As a matter of fact, in the last two decades, several computer-based approaches to CPGs have been developed (see the “Related Work” section). GLARE (GuideLine Acquisition, Representation and Execution) (Terenziani, Molino & Torchio, 2001; Terenziani et al., 2008) is one of these systems, which we sketch in the next Section. The unique feature of GLARE, distinguishing it from the other approaches in the Medical Informatics literature, is its focus on the development of advanced techniques (mostly based on Artificial Intelligence methodologies) in order to support physicians in knowledge-based decision making. As a matter of fact, GLARE (as well as most computer-based approaches to CPGs (de Clercq, Kaiser, & Hasman, 2008) provides a formalism to encode the “logic” underlying diagnostic and therapeutic decisions. However, often physicians have to decide under uncertainty, in the sense that the status of the specific patient may be partially unknown, and the effect of therapies on him\her is partially unpredictable. Thus, additional knowledge may be helpful in order to take the most appropriate decisions. While diagnostic decisions are taken by the physician at hand, therapeutic decisions may also involve different forms of analysis.
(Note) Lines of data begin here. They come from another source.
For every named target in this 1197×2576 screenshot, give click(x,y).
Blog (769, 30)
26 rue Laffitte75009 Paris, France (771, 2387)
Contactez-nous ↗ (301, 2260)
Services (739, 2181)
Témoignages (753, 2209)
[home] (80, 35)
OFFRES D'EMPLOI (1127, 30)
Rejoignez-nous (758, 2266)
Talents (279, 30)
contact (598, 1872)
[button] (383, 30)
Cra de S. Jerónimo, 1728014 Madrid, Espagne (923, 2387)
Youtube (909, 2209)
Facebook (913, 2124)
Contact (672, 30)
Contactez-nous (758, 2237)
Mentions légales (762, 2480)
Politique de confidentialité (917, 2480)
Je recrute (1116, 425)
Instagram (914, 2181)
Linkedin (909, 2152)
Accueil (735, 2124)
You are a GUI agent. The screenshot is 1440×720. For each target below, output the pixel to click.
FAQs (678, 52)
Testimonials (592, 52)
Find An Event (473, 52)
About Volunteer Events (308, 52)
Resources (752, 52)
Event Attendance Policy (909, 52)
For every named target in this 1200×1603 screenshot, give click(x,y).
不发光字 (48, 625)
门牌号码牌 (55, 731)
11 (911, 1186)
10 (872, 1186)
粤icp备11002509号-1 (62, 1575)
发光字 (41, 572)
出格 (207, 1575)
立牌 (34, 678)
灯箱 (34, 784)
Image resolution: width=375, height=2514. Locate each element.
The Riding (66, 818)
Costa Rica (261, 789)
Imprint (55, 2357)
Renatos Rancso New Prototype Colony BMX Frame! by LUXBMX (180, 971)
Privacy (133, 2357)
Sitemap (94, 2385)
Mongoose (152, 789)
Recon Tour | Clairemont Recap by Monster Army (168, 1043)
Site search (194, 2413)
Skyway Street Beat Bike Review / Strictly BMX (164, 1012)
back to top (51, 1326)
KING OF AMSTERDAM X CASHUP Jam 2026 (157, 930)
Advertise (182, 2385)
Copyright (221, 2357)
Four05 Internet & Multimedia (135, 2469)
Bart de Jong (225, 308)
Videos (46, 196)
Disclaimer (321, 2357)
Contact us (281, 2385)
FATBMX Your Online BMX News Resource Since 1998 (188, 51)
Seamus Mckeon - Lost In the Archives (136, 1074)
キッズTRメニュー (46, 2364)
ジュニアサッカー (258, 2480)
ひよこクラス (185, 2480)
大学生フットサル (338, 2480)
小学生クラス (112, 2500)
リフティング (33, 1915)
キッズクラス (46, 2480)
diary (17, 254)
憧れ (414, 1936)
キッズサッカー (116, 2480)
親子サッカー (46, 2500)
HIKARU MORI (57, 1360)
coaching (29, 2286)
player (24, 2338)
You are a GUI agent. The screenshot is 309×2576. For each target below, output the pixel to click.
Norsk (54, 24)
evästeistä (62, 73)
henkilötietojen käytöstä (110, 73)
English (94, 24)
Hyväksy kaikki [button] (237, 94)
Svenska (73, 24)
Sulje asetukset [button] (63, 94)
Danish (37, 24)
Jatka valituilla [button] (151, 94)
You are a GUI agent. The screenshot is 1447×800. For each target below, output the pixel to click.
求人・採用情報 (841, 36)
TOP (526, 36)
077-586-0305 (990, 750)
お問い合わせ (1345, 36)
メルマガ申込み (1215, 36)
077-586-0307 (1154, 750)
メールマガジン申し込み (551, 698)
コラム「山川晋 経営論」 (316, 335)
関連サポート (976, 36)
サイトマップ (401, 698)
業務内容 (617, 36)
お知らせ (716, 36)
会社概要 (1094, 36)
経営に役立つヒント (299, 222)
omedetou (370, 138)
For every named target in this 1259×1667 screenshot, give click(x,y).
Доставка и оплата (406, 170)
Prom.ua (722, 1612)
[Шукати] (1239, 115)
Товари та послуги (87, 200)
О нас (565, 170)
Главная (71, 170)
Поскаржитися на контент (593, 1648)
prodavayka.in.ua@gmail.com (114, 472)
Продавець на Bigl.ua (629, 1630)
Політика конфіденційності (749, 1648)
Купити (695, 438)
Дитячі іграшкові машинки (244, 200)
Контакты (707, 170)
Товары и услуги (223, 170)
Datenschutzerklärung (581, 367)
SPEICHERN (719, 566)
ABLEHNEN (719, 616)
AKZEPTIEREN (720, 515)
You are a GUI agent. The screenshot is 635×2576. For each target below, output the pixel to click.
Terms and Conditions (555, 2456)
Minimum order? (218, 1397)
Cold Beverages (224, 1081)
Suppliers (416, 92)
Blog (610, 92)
For instance, when choosing among clinically “equivalent” (with respect to the patient at hand) therapies, the “long term” effects of the therapeutic choice (e.g., what path of actions should be performed next, what are their costs, durations and expected utilities) may be helpful to discriminate. Such a knowledge is implicitly present in the CPGs, in sense that it can be automatically inferred on the basis of the local pieces of information scattered in the CPGs. Computer-based approaches can provide a crucial support to physician decision making by “gathering” and “elaborating” these relevant pieces of information, and by presenting the results to physicians.